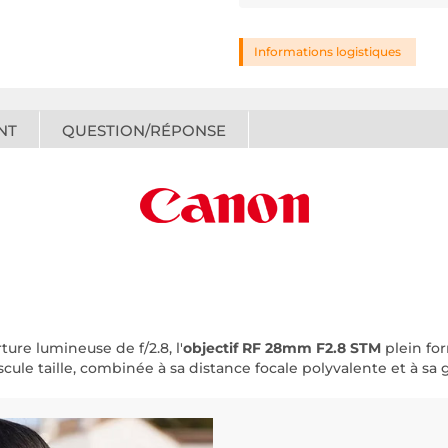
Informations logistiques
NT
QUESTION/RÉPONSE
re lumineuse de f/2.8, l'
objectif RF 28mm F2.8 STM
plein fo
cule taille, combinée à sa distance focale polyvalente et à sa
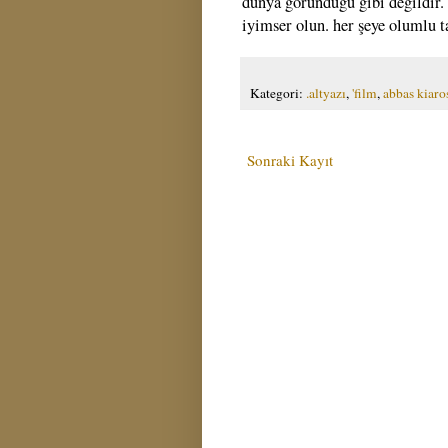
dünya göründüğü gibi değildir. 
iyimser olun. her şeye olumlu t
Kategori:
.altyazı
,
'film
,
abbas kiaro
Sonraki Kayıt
----------
Your assignment ▸ Could you please repeat the entries above exactly, with every picture left out?

Exercise output ▸
Informations logistiques
NT
QUESTION/RÉPONSE
re lumineuse de f/2.8, l'
objectif RF 28mm F2.8 STM
plein fo
cule taille, combinée à sa distance focale polyvalente et à sa
dünya göründüğü gibi değildir. 
iyimser olun. her şeye olumlu t
Kategori:
.altyazı
,
'film
,
abbas kiaro
Sonraki Kayıt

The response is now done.